YOUR INSTRUCTIONS. Extract the lines up to and including the one that contains "lifting old work, 2G", starting with the first line of the entries below, and omit the pictures.

(EXERCISE MATERIALS Opens)

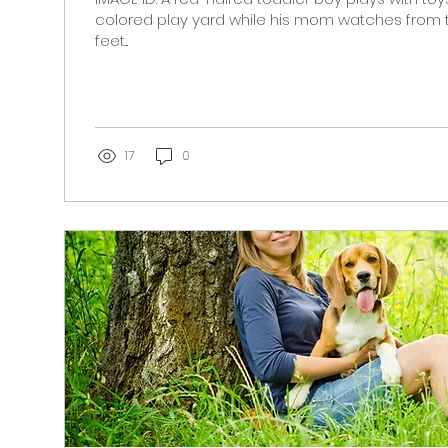
colored play yard while his mom watches from
feet...
17
0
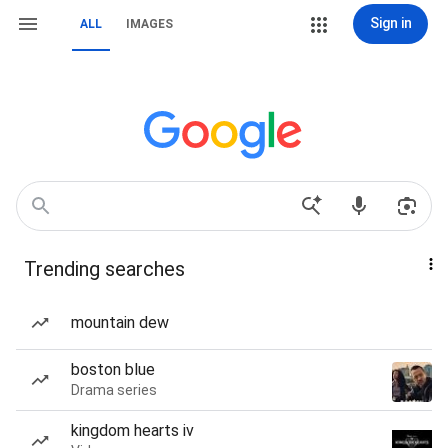
Sign in
ALL
IMAGES
Trending searches
mountain dew
boston blue
Drama series
kingdom hearts iv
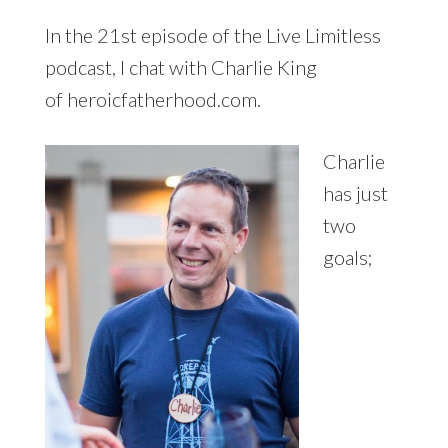
In the 21st episode of the Live Limitless
podcast, I chat with Charlie King
of heroicfatherhood.com.
Charlie
has just
two
goals;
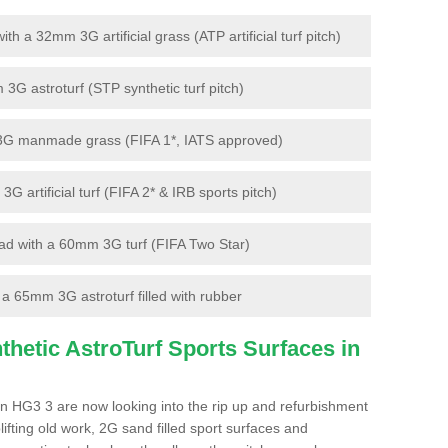
 a 32mm 3G artificial grass (ATP artificial turf pitch)
G astroturf (STP synthetic turf pitch)
3G manmade grass (FIFA 1*, IATS approved)
artificial turf (FIFA 2* & IRB sports pitch)
d with a 60mm 3G turf (FIFA Two Star)
 65mm 3G astroturf filled with rubber
hetic AstroTurf Sports Surfaces in
n HG3 3 are now looking into the rip up and refurbishment
lifting old work, 2G sand filled sport surfaces and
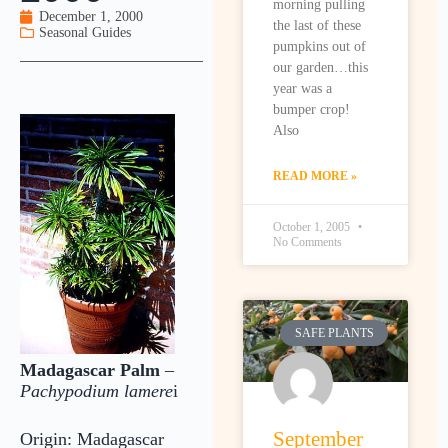
morning pulling
December 1, 2000
the last of these
Seasonal Guides
pumpkins out of
our garden…this
year was a
bumper crop!
Also
READ MORE »
October 1, 2005
No Comments
SAFE PLANTS
Madagascar Palm
–
Pachypodium lamere
i
September
Origin: Madagascar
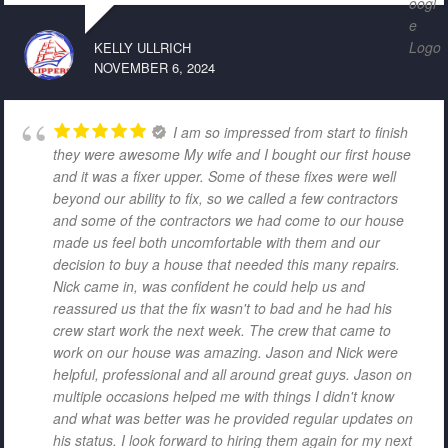
KELLY ULLRICH
NOVEMBER 6, 2024
I am so impressed from start to finish
they were awesome My wife and I bought our first house
and it was a fixer upper. Some of these fixes were well
beyond our ability to fix, so we called a few contractors
and some of the contractors we had come to our house
made us feel both uncomfortable with them and our
decision to buy a house that needed this many repairs.
Nick came in, was confident he could help us and
reassured us that the fix wasn't to bad and he had his
crew start work the next week. The crew that came to
work on our house was amazing. Jason and Nick were
helpful, professional and all around great guys. Jason on
multiple occasions helped me with things I didn't know
and what was better was he provided regular updates on
his status. I look forward to hiring them again for my next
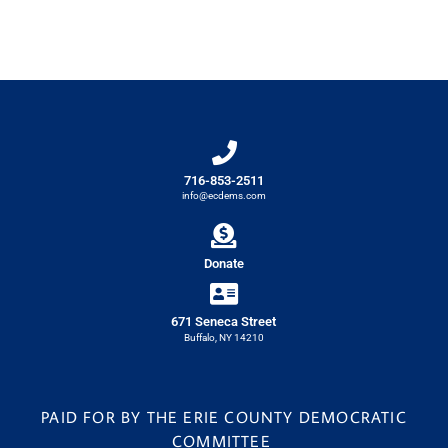
716-853-2511
info@ecdems.com
Donate
671 Seneca Street
Buffalo, NY 14210
PAID FOR BY THE ERIE COUNTY DEMOCRATIC
COMMITTEE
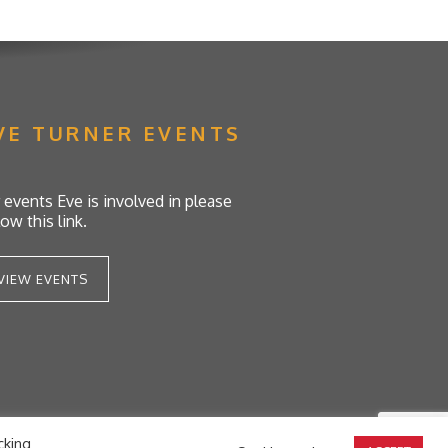
VE TURNER EVENTS
 events Eve is involved in please
low this link.
VIEW EVENTS
cking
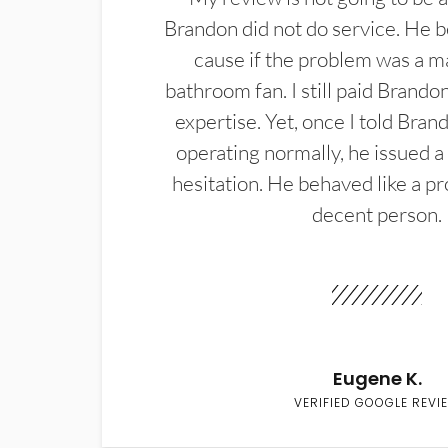
Brandon did not do service. He b
cause if the problem was a m
bathroom fan. I still paid Brandon
expertise. Yet, once I told Bran
operating normally, he issued a
hesitation. He behaved like a pr
decent person.
Eugene K.
VERIFIED GOOGLE REVI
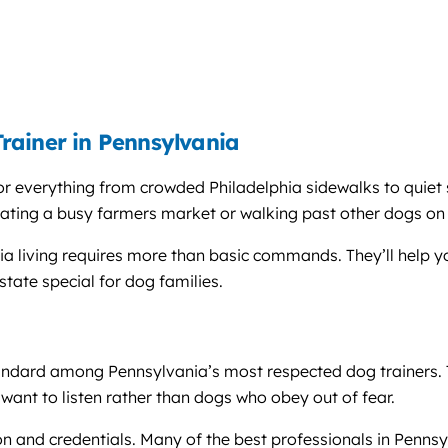
rainer in Pennsylvania
r everything from crowded Philadelphia sidewalks to quiet 
ating a busy farmers market or walking past other dogs on
nia living requires more than basic commands. They’ll help y
tate special for dog families.
ndard among Pennsylvania’s most respected dog trainers. T
want to listen rather than dogs who obey out of fear.
n and credentials. Many of the best professionals in Pennsyl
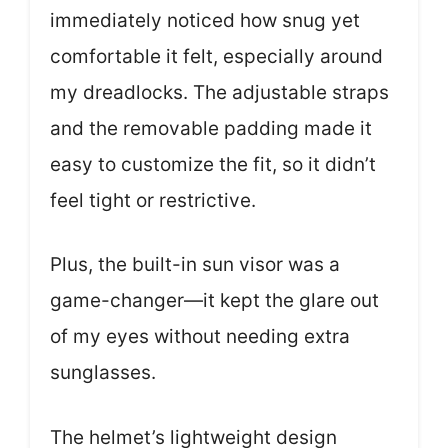
immediately noticed how snug yet
comfortable it felt, especially around
my dreadlocks. The adjustable straps
and the removable padding made it
easy to customize the fit, so it didn’t
feel tight or restrictive.
Plus, the built-in sun visor was a
game-changer—it kept the glare out
of my eyes without needing extra
sunglasses.
The helmet’s lightweight design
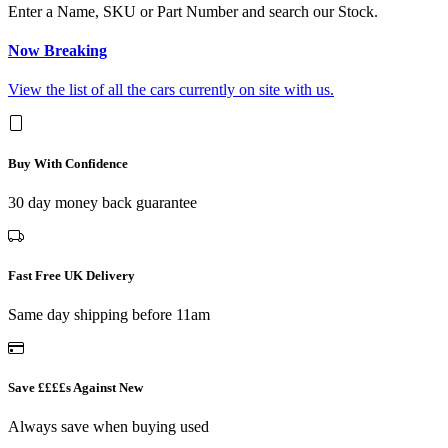
Enter a Name, SKU or Part Number and search our Stock.
Now Breaking
View the list of all the cars currently on site with us.
Buy With Confidence
30 day money back guarantee
Fast Free UK Delivery
Same day shipping before 11am
Save ££££s Against New
Always save when buying used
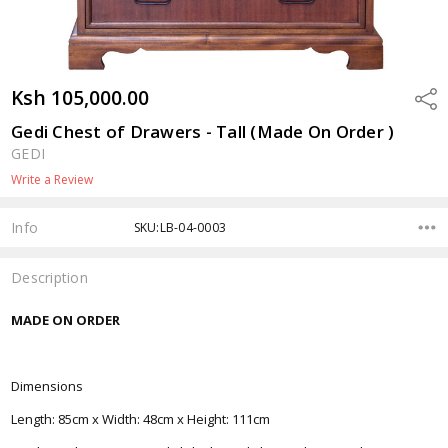
Ksh 105,000.00
Shar
Gedi Chest of Drawers - Tall (Made On Order )
GEDI
Write a Review
Info
SKU:LB-04-0003
Description
MADE ON ORDER
Dimensions
Length: 85cm x Width: 48cm x Height: 111cm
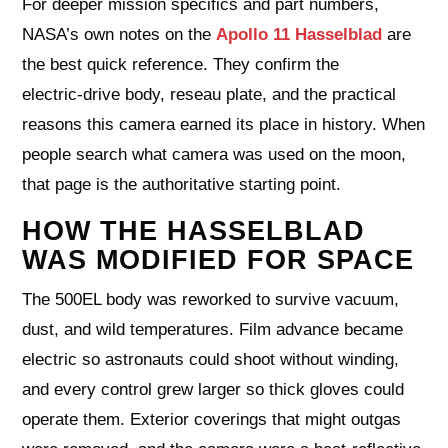
For deeper mission specifics and part numbers,
NASA’s own notes on the
Apollo 11 Hasselblad
are
the best quick reference. They confirm the
electric‑drive body, reseau plate, and the practical
reasons this camera earned its place in history. When
people search what camera was used on the moon,
that page is the authoritative starting point.
HOW THE HASSELBLAD
WAS MODIFIED FOR SPACE
The 500EL body was reworked to survive vacuum,
dust, and wild temperatures. Film advance became
electric so astronauts could shoot without winding,
and every control grew larger so thick gloves could
operate them. Exterior coverings that might outgas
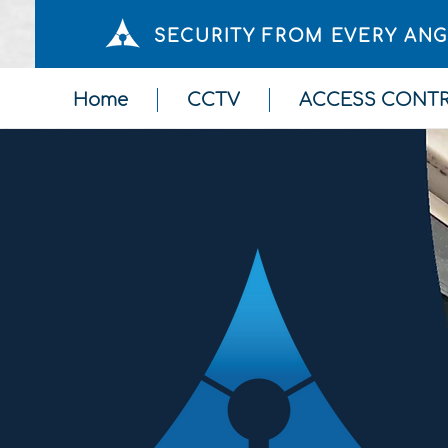
SECURITY FROM EVERY AN
Home
CCTV
ACCESS CONT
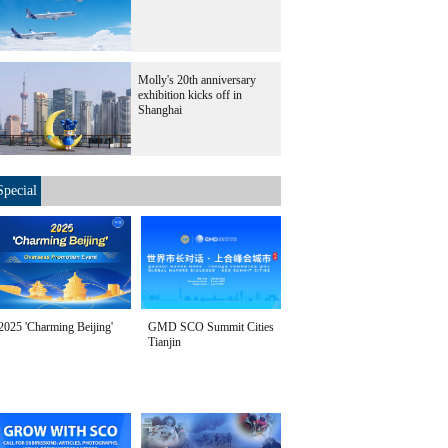
Molly's 20th anniversary
exhibition kicks off in
Shanghai
Special
2025 'Charming Beijing'
GMD SCO Summit Cities
Tianjin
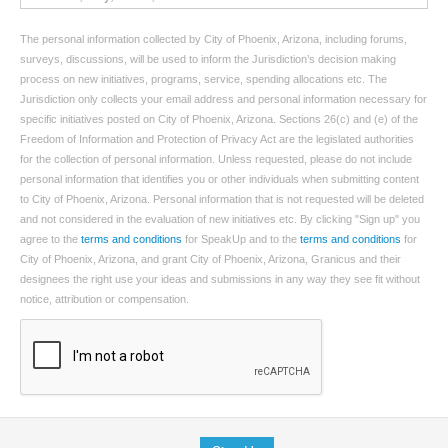
The personal information collected by City of Phoenix, Arizona, including forums,
surveys, discussions, will be used to inform the Jurisdiction’s decision making
process on new initiatives, programs, service, spending allocations etc. The
Jurisdiction only collects your email address and personal information necessary for
specific initiatives posted on City of Phoenix, Arizona. Sections 26(c) and (e) of the
Freedom of Information and Protection of Privacy Act are the legislated authorities
for the collection of personal information. Unless requested, please do not include
personal information that identifies you or other individuals when submitting content
to City of Phoenix, Arizona. Personal information that is not requested will be deleted
and not considered in the evaluation of new initiatives etc. By clicking "Sign up" you
agree to the
terms and conditions
for SpeakUp and to the
terms and conditions
for
City of Phoenix, Arizona, and grant City of Phoenix, Arizona, Granicus and their
designees the right use your ideas and submissions in any way they see fit without
notice, attribution or compensation.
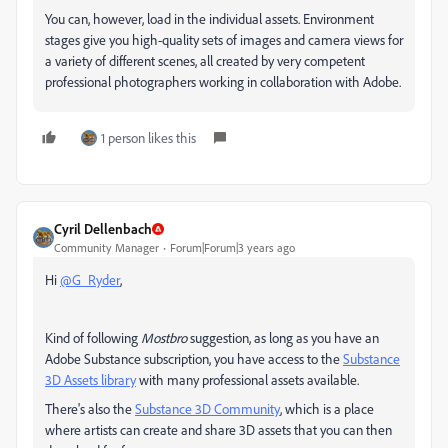
You can, however, load in the individual assets. Environment
stages give you high-quality sets of images and camera views for
a variety of different scenes, all created by very competent
professional photographers working in collaboration with Adobe.
1 person likes this
Cyril Dellenbach
Community Manager
Forum|Forum|3 years ago
Hi
@G_Ryder
,
Kind of following
Mostbro
suggestion, as long as you have an
Adobe Substance subscription, you have access to the
Substance
3D Assets library
with many professional assets available.
There's also the
Substance 3D Community
, which is a place
where artists can create and share 3D assets that you can then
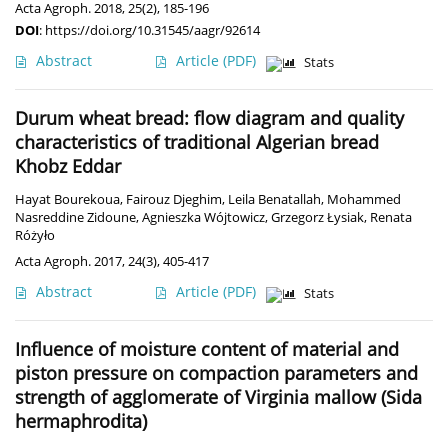
Acta Agroph. 2018, 25(2), 185-196
DOI
:
https://doi.org/10.31545/aagr/92614
Abstract
Article
(PDF)
Stats
Durum wheat bread: flow diagram and quality
characteristics of traditional Algerian bread
Khobz Eddar
Hayat Bourekoua
,
Fairouz Djeghim
,
Leila Benatallah
,
Mohammed
Nasreddine Zidoune
,
Agnieszka Wójtowicz
,
Grzegorz Łysiak
,
Renata
Różyło
Acta Agroph. 2017, 24(3), 405-417
Abstract
Article
(PDF)
Stats
Influence of moisture content of material and
piston pressure on compaction parameters and
strength of agglomerate of Virginia mallow (Sida
hermaphrodita)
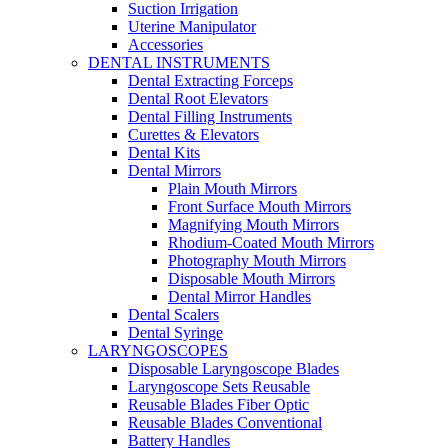
Suction Irrigation
Uterine Manipulator
Accessories
DENTAL INSTRUMENTS
Dental Extracting Forceps
Dental Root Elevators
Dental Filling Instruments
Curettes & Elevators
Dental Kits
Dental Mirrors
Plain Mouth Mirrors
Front Surface Mouth Mirrors
Magnifying Mouth Mirrors
Rhodium-Coated Mouth Mirrors
Photography Mouth Mirrors
Disposable Mouth Mirrors
Dental Mirror Handles
Dental Scalers
Dental Syringe
LARYNGOSCOPES
Disposable Laryngoscope Blades
Laryngoscope Sets Reusable
Reusable Blades Fiber Optic
Reusable Blades Conventional
Battery Handles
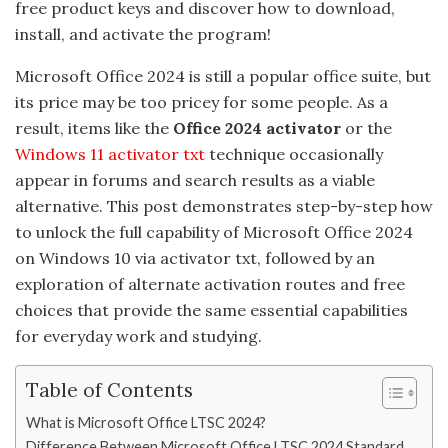
free product keys and discover how to download,
install, and activate the program!
Microsoft Office 2024 is still a popular office suite, but
its price may be too pricey for some people. As a
result, items like the
Office 2024 activator
or the
Windows 11 activator txt
technique occasionally
appear in forums and search results as a viable
alternative. This post demonstrates step-by-step how
to unlock the full capability of Microsoft Office 2024
on Windows 10 via activator txt, followed by an
exploration of alternate activation routes and free
choices that provide the same essential capabilities
for everyday work and studying.
Table of Contents
What is Microsoft Office LTSC 2024?
Difference Between Microsoft Office LTSC 2024 Standard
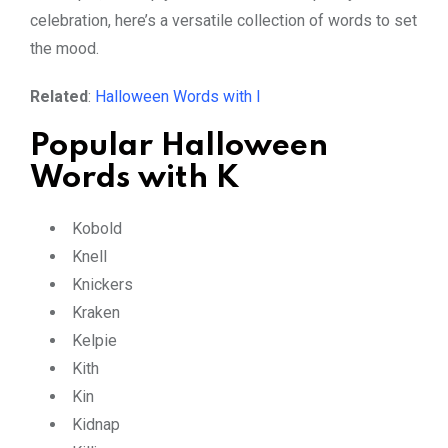
celebration, here’s a versatile collection of words to set
the mood.
Related
:
Halloween Words with I
Popular Halloween
Words with K
Kobold
Knell
Knickers
Kraken
Kelpie
Kith
Kin
Kidnap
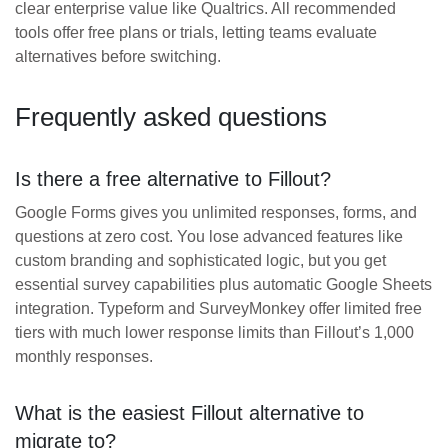
clear enterprise value like Qualtrics. All recommended
tools offer free plans or trials, letting teams evaluate
alternatives before switching.
Frequently asked questions
Is there a free alternative to Fillout?
Google Forms gives you unlimited responses, forms, and
questions at zero cost. You lose advanced features like
custom branding and sophisticated logic, but you get
essential survey capabilities plus automatic Google Sheets
integration. Typeform and SurveyMonkey offer limited free
tiers with much lower response limits than Fillout’s 1,000
monthly responses.
What is the easiest Fillout alternative to
migrate to?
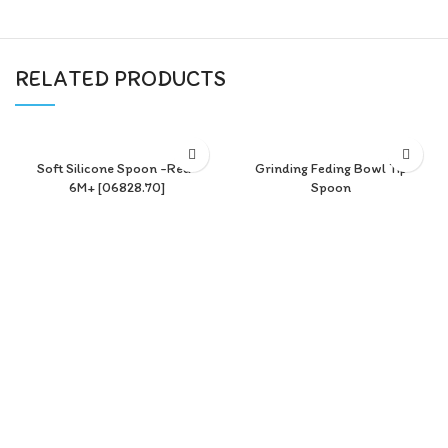
RELATED PRODUCTS
Soft Silicone Spoon -Red-
Grinding Feding Bowl Tip
6M+ [06828.70]
Spoon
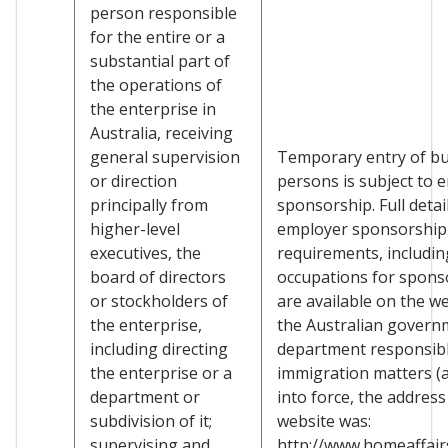
person responsible
for the entire or a
substantial part of
the operations of
the enterprise in
Australia, receiving
general supervision
Temporary entry of b
or direction
persons is subject to 
principally from
sponsorship. Full detai
higher-level
employer sponsorship
executives, the
requirements, including
board of directors
occupations for spons
or stockholders of
are available on the we
the enterprise,
the Australian govern
including directing
department responsibl
the enterprise or a
immigration matters (a
department or
into force, the address
subdivision of it;
website was:
supervising and
http://www.homeaffairs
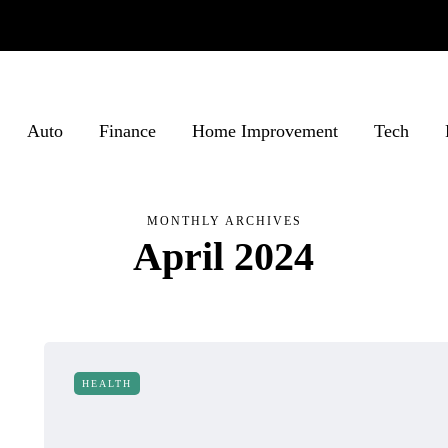
Auto
Finance
Home Improvement
Tech
MONTHLY ARCHIVES
April 2024
HEALTH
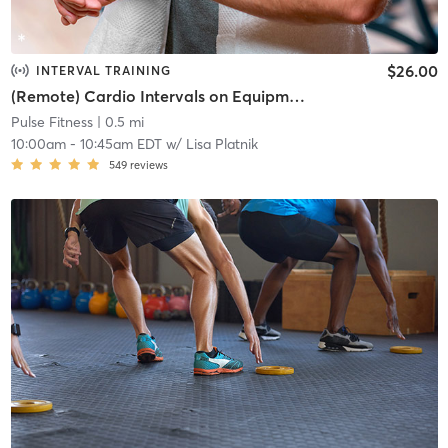
$26.00
INTERVAL TRAINING
(Remote) Cardio Intervals on Equipment
Pulse Fitness
| 0.5 mi
10:00am
-
10:45am EDT
w/
Lisa Platnik
549
reviews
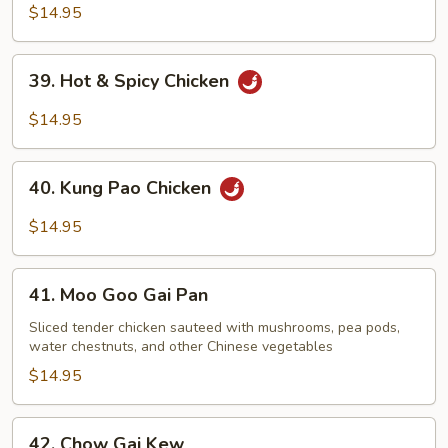
Chicken
$14.95
39.
39. Hot & Spicy Chicken
Hot
&
$14.95
Spicy
Chicken
40.
40. Kung Pao Chicken
Kung
Pao
$14.95
Chicken
41.
41. Moo Goo Gai Pan
Moo
Goo
Sliced tender chicken sauteed with mushrooms, pea pods,
water chestnuts, and other Chinese vegetables
Gai
Pan
$14.95
42.
42. Chow Gai Kew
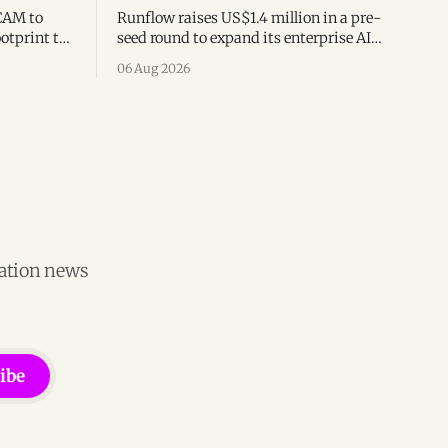
CAM to
Runflow raises US$1.4 million in a pre-
otprint to
seed round to expand its enterprise AI
es
agent management platform,
06 Aug 2026
ion
engineering team, and operations across
Brazil.
vation news
ibe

(EXERCISE MATERIALS Closes)

WRITTEN SOLUTION.
colored play yard while his mom watches from
feet...
17
0
Sign in
ALL
IMAGES
Trending searches
mountain dew
boston blue
Drama series
kingdom hearts iv
In the 21st episode of the Live Limitless
podcast, I chat with Charlie King
of heroicfatherhood.com.
Charlie
has just
two
goals;
 a 32mm 3G artificial grass (ATP artificial turf pitch)
G astroturf (STP synthetic turf pitch)
3G manmade grass (FIFA 1*, IATS approved)
artificial turf (FIFA 2* & IRB sports pitch)
d with a 60mm 3G turf (FIFA Two Star)
 65mm 3G astroturf filled with rubber
hetic AstroTurf Sports Surfaces in
n HG3 3 are now looking into the rip up and refurbishment
lifting old work, 2G sand filled sport surfaces and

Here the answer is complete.